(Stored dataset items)
'''

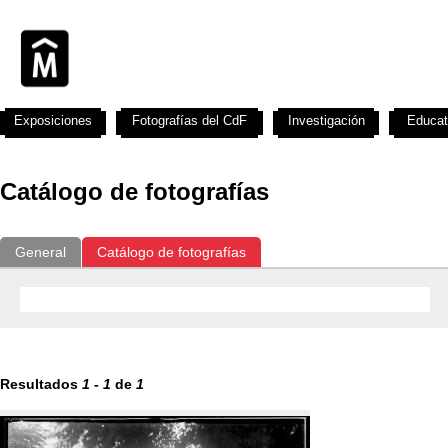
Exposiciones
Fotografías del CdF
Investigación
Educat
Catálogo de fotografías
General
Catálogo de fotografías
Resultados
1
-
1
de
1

'''

EXERCISE DESCRIPTION:
Retype the records above exactly, leaving every picture out of your copy.

RESPONSE TO THIS EXERCISE:
Exposiciones
Fotografías del CdF
Investigación
Educat
Catálogo de fotografías
General
Catálogo de fotografías
Resultados
1
-
1
de
1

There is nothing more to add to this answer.